As it swung he experienced his final moment, the claw following down as his brain died. Henry remembered everything, in flashes and glimpses, and they began to flash before him. An image of Terry, upside down in his vision as he held Henry’s legs so he could do a keg-stand. His parents, fighting as he watched from the top of the stairs to see his mother sock his father in the jaw. The tip of the claw pushed forward, nearing the center of his brain. Henry’s first beer, his favorite movie, a time he spent in silence at a bar with a friend while they read pleasantly together, all these images flashed before his eyes as he shut down, the blood running down the side of his head and leaking his memories on the grass.

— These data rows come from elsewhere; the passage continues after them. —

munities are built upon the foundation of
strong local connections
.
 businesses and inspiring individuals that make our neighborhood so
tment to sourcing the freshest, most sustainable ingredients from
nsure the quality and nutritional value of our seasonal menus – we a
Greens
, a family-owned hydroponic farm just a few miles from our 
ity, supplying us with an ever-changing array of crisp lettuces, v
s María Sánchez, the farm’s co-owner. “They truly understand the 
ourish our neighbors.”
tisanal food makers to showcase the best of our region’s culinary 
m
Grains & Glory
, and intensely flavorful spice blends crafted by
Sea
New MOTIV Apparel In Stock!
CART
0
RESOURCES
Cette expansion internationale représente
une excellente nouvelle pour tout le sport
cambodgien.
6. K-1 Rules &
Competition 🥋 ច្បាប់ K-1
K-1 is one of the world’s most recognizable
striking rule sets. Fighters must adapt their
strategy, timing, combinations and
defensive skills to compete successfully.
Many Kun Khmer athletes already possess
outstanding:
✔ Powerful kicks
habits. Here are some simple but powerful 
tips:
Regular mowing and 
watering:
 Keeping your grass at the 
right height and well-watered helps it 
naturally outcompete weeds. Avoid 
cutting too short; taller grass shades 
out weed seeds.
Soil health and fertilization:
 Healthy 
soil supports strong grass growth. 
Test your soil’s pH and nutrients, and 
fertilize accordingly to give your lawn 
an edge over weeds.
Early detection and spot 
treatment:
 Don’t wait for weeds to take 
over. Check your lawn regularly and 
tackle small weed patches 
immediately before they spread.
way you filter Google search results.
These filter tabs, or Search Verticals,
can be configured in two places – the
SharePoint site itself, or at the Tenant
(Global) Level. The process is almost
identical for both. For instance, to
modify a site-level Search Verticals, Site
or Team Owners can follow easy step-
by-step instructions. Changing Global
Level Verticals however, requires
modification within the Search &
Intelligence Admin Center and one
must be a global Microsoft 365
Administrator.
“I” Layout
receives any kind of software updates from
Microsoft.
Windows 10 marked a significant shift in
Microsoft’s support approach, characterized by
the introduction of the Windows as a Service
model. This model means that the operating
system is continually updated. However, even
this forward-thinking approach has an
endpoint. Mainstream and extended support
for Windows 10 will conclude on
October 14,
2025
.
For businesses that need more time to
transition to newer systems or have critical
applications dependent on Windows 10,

As it reached the center he was granted one last vision, a woman he could not ever forget. Henry thought back, feeling the life he has lived come to an end even as he was granted a final vision of wonder, of joy. He remembers the first time he was truly excited, that he felt a rush as Sarah reached out for the first time, touched his arm, and said, “Can you tell me where to find Bio 365?”